The W.A.R. FW-190 is a half-scale homebuilt replica of a Focke-Wulf Fw 190 fighter. In July 1973, War Aircraft Replicas International of Santa Paula, California began design of an approximately half-scale replica of the Fw 190, the first of a series of replicas of World War II aircraft using similar constructional techniques. The first prototype made its maiden flight on 21 August 1974.

==Design and development==
The aircraft structure is based on a wooden framework for the fuselage and wings, using polyurethane foam to build up the fuselage shape and wing aerofoil profile, with a fabric/epoxy covering. The aircraft is fitted with an electrically retractable tailwheel undercarriage to match the configuration of the original aircraft. The initial powerplant specified was a 1600 cc Volkswagen air-cooled engine of 70 hp, driving a three-bladed fixed pitch propeller.
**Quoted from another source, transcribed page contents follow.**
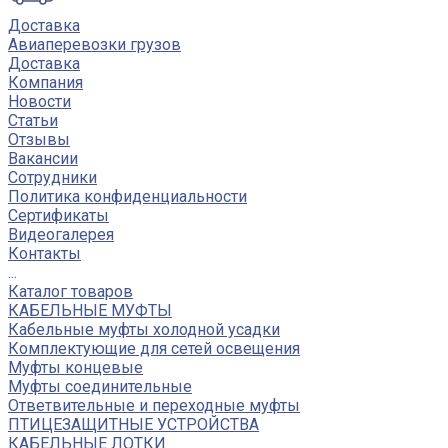
Доставка
Авиаперевозки грузов
Доставка
Компания
Новости
Статьи
Отзывы
Вакансии
Сотрудники
Политика конфиденциальности
Сертификаты
Видеогалерея
Контакты
...
Каталог товаров
КАБЕЛЬНЫЕ МУФТЫ
Кабельные муфты холодной усадки
Комплектующие для сетей освещения
Муфты концевые
Муфты соединительные
Ответвительные и переходные муфты
ПТИЦЕЗАЩИТНЫЕ УСТРОЙСТВА
КАБЕЛЬНЫЕ ЛОТКИ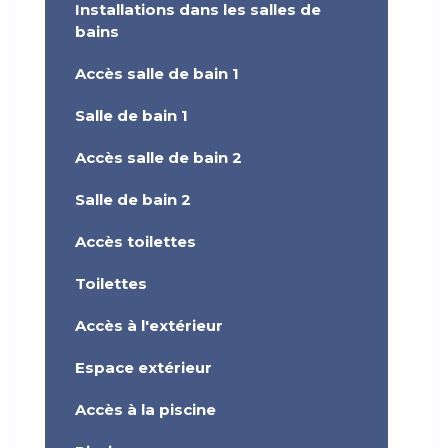
Installations dans les salles de
bains
Accès salle de bain 1
Salle de bain 1
Accès salle de bain 2
Salle de bain 2
Accès toilettes
Toilettes
Accès à l'extérieur
Espace extérieur
Accès à la piscine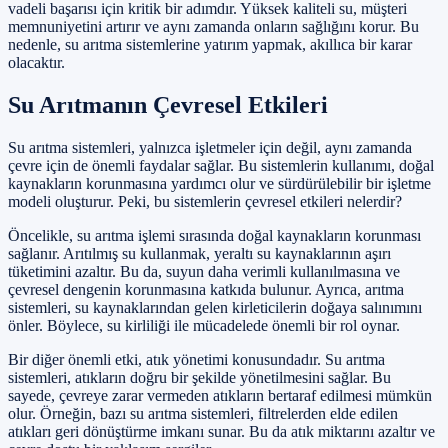
vadeli başarısı için kritik bir adımdır. Yüksek kaliteli su, müşteri
memnuniyetini artırır ve aynı zamanda onların sağlığını korur. Bu
nedenle, su arıtma sistemlerine yatırım yapmak, akıllıca bir karar
olacaktır.
Su Arıtmanın Çevresel Etkileri
Su arıtma sistemleri, yalnızca işletmeler için değil, aynı zamanda
çevre için de önemli faydalar sağlar. Bu sistemlerin kullanımı, doğal
kaynakların korunmasına yardımcı olur ve sürdürülebilir bir işletme
modeli oluşturur. Peki, bu sistemlerin çevresel etkileri nelerdir?
Öncelikle, su arıtma işlemi sırasında doğal kaynakların korunması
sağlanır. Arıtılmış su kullanmak, yeraltı su kaynaklarının aşırı
tüketimini azaltır. Bu da, suyun daha verimli kullanılmasına ve
çevresel dengenin korunmasına katkıda bulunur. Ayrıca, arıtma
sistemleri, su kaynaklarından gelen kirleticilerin doğaya salınımını
önler. Böylece, su kirliliği ile mücadelede önemli bir rol oynar.
Bir diğer önemli etki, atık yönetimi konusundadır. Su arıtma
sistemleri, atıkların doğru bir şekilde yönetilmesini sağlar. Bu
sayede, çevreye zarar vermeden atıkların bertaraf edilmesi mümkün
olur. Örneğin, bazı su arıtma sistemleri, filtrelerden elde edilen
atıkları geri dönüştürme imkanı sunar. Bu da atık miktarını azaltır ve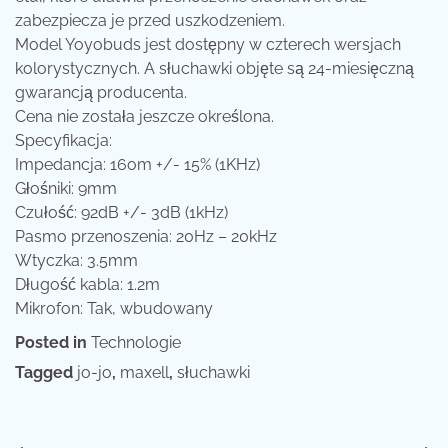
zabezpiecza je przed uszkodzeniem.
Model Yoyobuds jest dostępny w czterech wersjach
kolorystycznych. A słuchawki objęte są 24-miesięczną
gwarancją producenta.
Cena nie została jeszcze określona.
Specyfikacja:
Impedancja: 16om +/- 15% (1KHz)
Głośniki: 9mm
Czułość: 92dB +/- 3dB (1kHz)
Pasmo przenoszenia: 20Hz – 20kHz
Wtyczka: 3.5mm
Długość kabla: 1.2m
Mikrofon: Tak, wbudowany
Posted in
Technologie
Tagged
jo-jo
,
maxell
,
słuchawki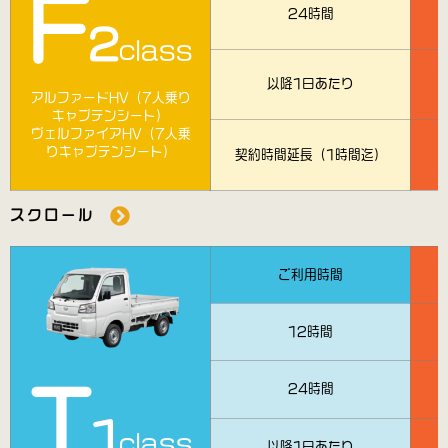
F
24時間
2
class
以降1日あたり
アルファードHV（7人乗り
キャプテンシート）
ヴェルファイアHV（7人乗
りキャプテンシート）
契約時間延長（1時間迄）
スクロール
ご利用時間
12時間
T
24時間
1
class
以降1日あたり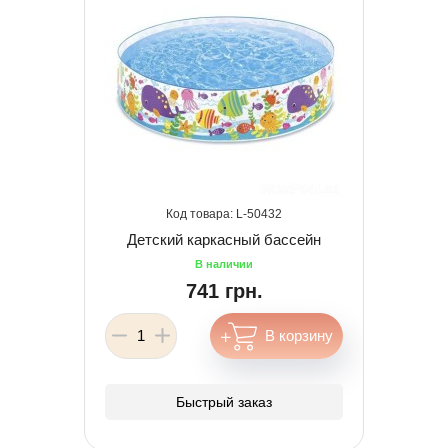
50432
Детский каркасный бассейн
741 грн.
Быстрый заказ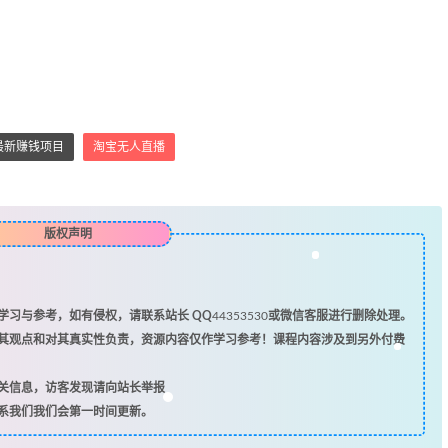
最新赚钱项目
淘宝无人直播
版权声明
习与参考，如有侵权，请联系站长 QQ
44353530
或微信客服进行删除处理。
其观点和对其真实性负责，资源内容仅作学习参考！课程内容涉及到另外付费
关信息，访客发现请向站长举报
系我们我们会第一时间更新。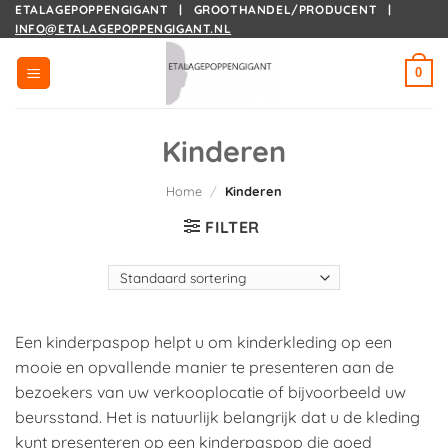
Ga
ETALAGEPOPPENGIGANT | GROOTHANDEL/PRODUCENT |
INFO@ETALAGEPOPPENGIGANT.NL
naar
inhoud
0
Kinderen
Home
/
Kinderen
FILTER
Een kinderpaspop helpt u om kinderkleding op een
mooie en opvallende manier te presenteren aan de
bezoekers van uw verkooplocatie of bijvoorbeeld uw
beursstand. Het is natuurlijk belangrijk dat u de kleding
kunt presenteren op een kinderpaspop die goed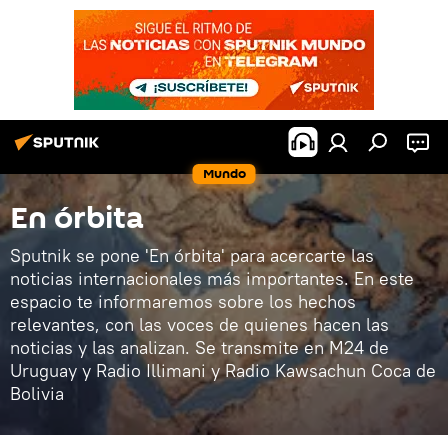
Mundo
En órbita
Sputnik se pone 'En órbita' para acercarte las
noticias internacionales más importantes. En este
espacio te informaremos sobre los hechos
relevantes, con las voces de quienes hacen las
noticias y las analizan. Se transmite en M24 de
Uruguay y Radio Illimani y Radio Kawsachun Coca de
Bolivia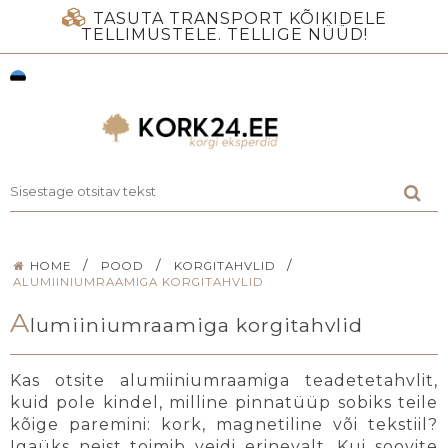
TASUTA TRANSPORT KÕIKIDELE
TELLIMUSTELE. TELLIGE NÜÜD!
/
/
/
HOME
POOD
KORGITAHVLID
ALUMIINIUMRAAMIGA KORGITAHVLID
A
lumiiniumraamiga korgitahvlid
Kas otsite alumiiniumraamiga teadetetahvlit,
kuid pole kindel, milline pinnatüüp sobiks teile
kõige paremini: kork, magnetiline või tekstiil?
Igaüks neist toimib veidi erinevalt. Kui soovite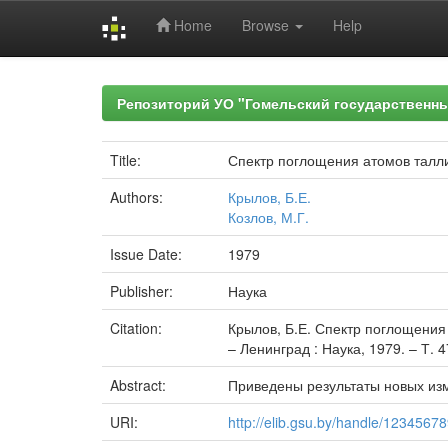
Home
Browse
Help
Skip
navigation
Репозиторий УО "Гомельский государственн
Title:
Спектр поглощения атомов талли
Authors:
Крылов, Б.Е.
Козлов, М.Г.
Issue Date:
1979
Publisher:
Наука
Citation:
Крылов, Б.Е. Спектр поглощения 
– Ленинград : Наука, 1979. – Т. 4
Abstract:
Приведены результаты новых из
URI:
http://elib.gsu.by/handle/1234567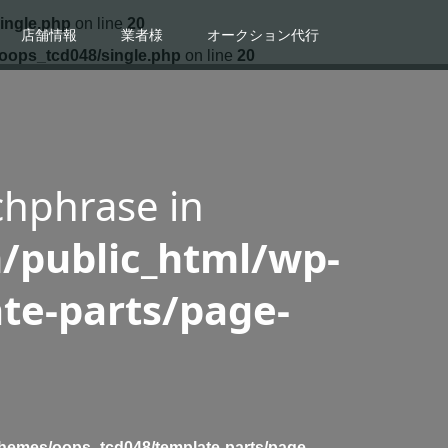
ingle.php
on line
20
店舗情報
業者様
オークション代行
/oops_tcd048/single.php
on line
20
chphrase in
/public_html/wp-
te-parts/page-
/themes/oops_tcd048/template-parts/page-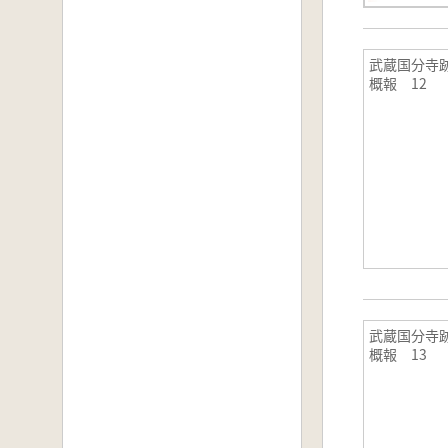
武蔵国分寺
概報 12
武蔵国分寺
概報 13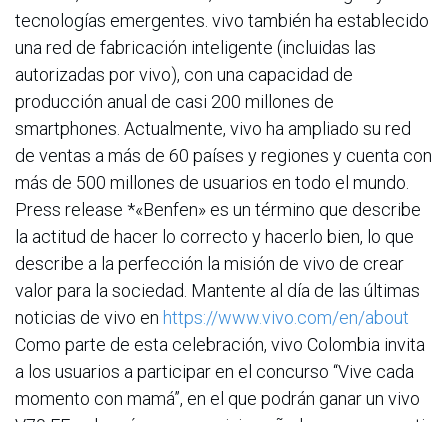
tecnologías emergentes. vivo también ha establecido
una red de fabricación inteligente (incluidas las
autorizadas por vivo), con una capacidad de
producción anual de casi 200 millones de
smartphones. Actualmente, vivo ha ampliado su red
de ventas a más de 60 países y regiones y cuenta con
más de 500 millones de usuarios en todo el mundo.
Press release *«Benfen» es un término que describe
la actitud de hacer lo correcto y hacerlo bien, lo que
describe a la perfección la misión de vivo de crear
valor para la sociedad. Mantente al día de las últimas
noticias de vivo en
https://www.vivo.com/en/about
Como parte de esta celebración, vivo Colombia invita
a los usuarios a participar en el concurso “Vive cada
momento con mamá”, en el que podrán ganar un vivo
V70 FE color púrpura y un viaje soñado para compartir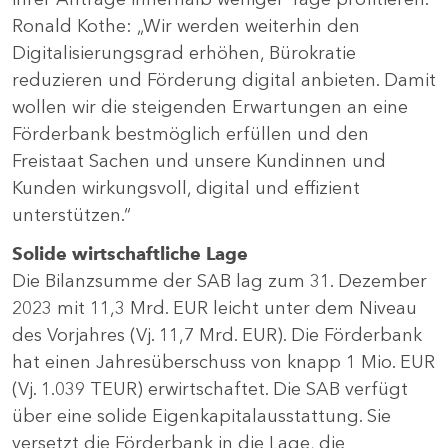
Ronald Kothe: „Wir werden weiterhin den
Digitalisierungsgrad erhöhen, Bürokratie
reduzieren und Förderung digital anbieten. Damit
wollen wir die steigenden Erwartungen an eine
Förderbank bestmöglich erfüllen und den
Freistaat Sachen und unsere Kundinnen und
Kunden wirkungsvoll, digital und effizient
unterstützen.“
Solide wirtschaftliche Lage
Die Bilanzsumme der SAB lag zum 31. Dezember
2023 mit 11,3 Mrd. EUR leicht unter dem Niveau
des Vorjahres (Vj. 11,7 Mrd. EUR). Die Förderbank
hat einen Jahresüberschuss von knapp 1 Mio. EUR
(Vj. 1.039 TEUR) erwirtschaftet. Die SAB verfügt
über eine solide Eigenkapitalausstattung. Sie
versetzt die Förderbank in die Lage, die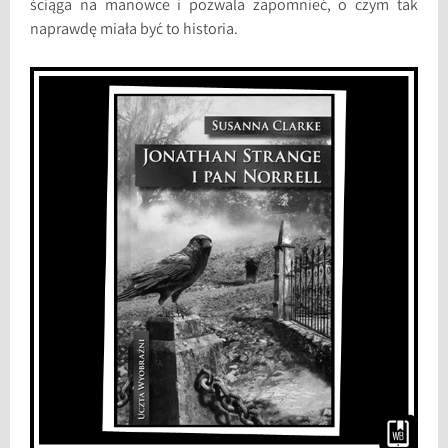
ściąga na manowce i pozwala zapomnieć, o czym tak
naprawdę miała być to historia.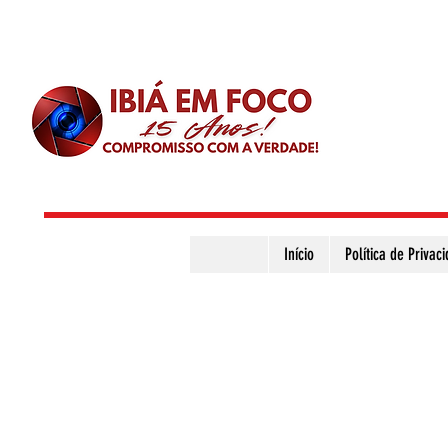
Início
Política de Privac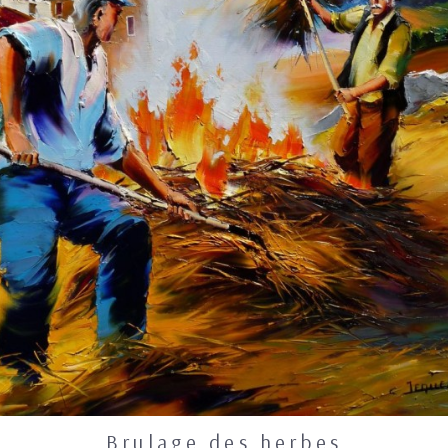
Brulage des herbes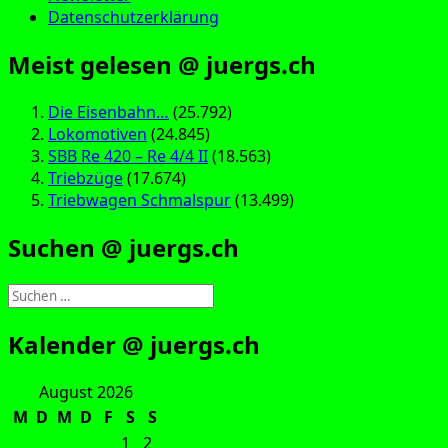
Datenschutzerklärung
Meist gelesen @ juergs.ch
Die Eisenbahn…
(25.792)
Lokomotiven
(24.845)
SBB Re 420 – Re 4/4 II
(18.563)
Triebzüge
(17.674)
Triebwagen Schmalspur
(13.499)
Suchen @ juergs.ch
Suchen
nach:
Kalender @ juergs.ch
August 2026
M
D
M
D
F
S
S
1
2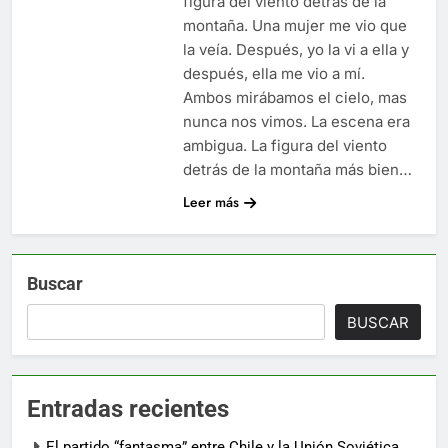
figura del viento detrás de la
montaña. Una mujer me vio que
la veía. Después, yo la vi a ella y
después, ella me vio a mí.
Ambos mirábamos el cielo, mas
nunca nos vimos. La escena era
ambigua. La figura del viento
detrás de la montaña más bien…
Leer más
Buscar
BUSCAR
Entradas recientes
El partido “fantasma” entre Chile y la Unión Soviética.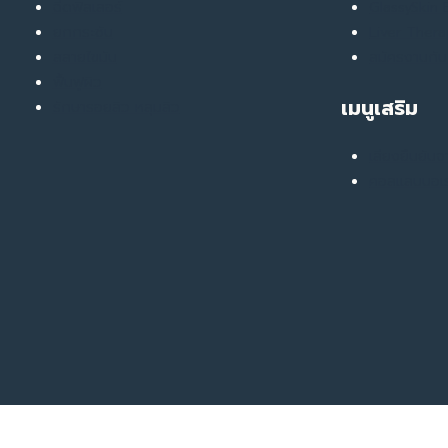
ฉีดฟิลเลอร์
GlassySkin
ยกกระชับ
Liver Ther
สลายไขมัน
สมัครงานกับ
ฟื้นฟูผิว
เมนูเสริม
รักษารอยสิว หลุมสิว
เสียงยืนยันจ
คอลแลบบอเร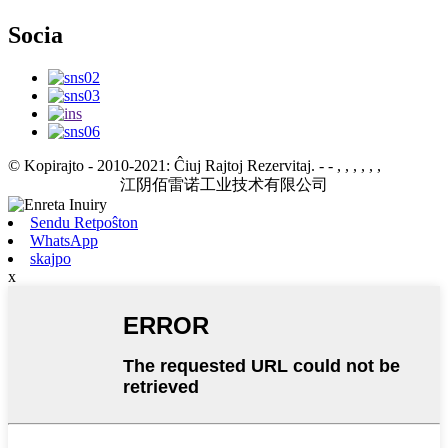
Socia
© Kopirajto - 2010-2021: Ĉiuj Rajtoj Rezervitaj.
- - , , , , , ,
江阴佰雷诺工业技术有限公司
Sendu Retpoŝton
WhatsApp
skajpo
x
Small Continental Motors, Inc. and Lycoming Engines of 100 to 120 hp have commonly been used.

The prototype aircraft was displayed at the Experimental Aircraft Association convention in 1974. Realistic details such as simulated fabric surfaces, and detailed smoke trails were noted, the aircraft drew a large amount of attention at the show.

At least 197 sets of plans had been sold by 1982, and plans remain on sale from War Aircraft Replicas, now based in Florida.

==Variants==
Some versions were built using 125 hp Lycoming O-235 and 123 hp HCI radial engines.